- TRY IT:
The reply should be one number: how many lines of the data below contain "United".

** THE INPUT follows **

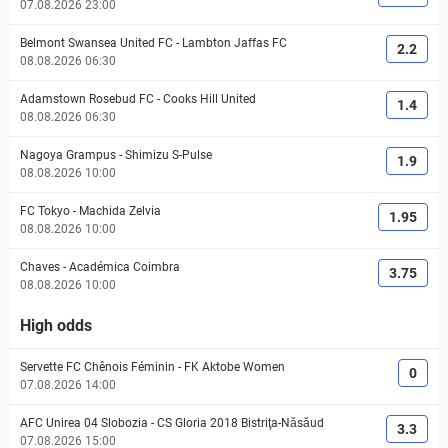
07.08.2026 23:00
Belmont Swansea United FC
-
Lambton Jaffas FC
2.2
08.08.2026 06:30
Adamstown Rosebud FC
-
Cooks Hill United
1.4
08.08.2026 06:30
Nagoya Grampus
-
Shimizu S-Pulse
1.9
08.08.2026 10:00
FC Tokyo
-
Machida Zelvia
1.95
08.08.2026 10:00
Chaves
-
Académica Coimbra
3.75
08.08.2026 10:00
High odds
Servette FC Chênois Féminin
-
FK Aktobe Women
0
07.08.2026 14:00
AFC Unirea 04 Slobozia
-
CS Gloria 2018 Bistriţa-Năsăud
3.3
07.08.2026 15:00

** End of THE INPUT **

- TASK ANSWER:
2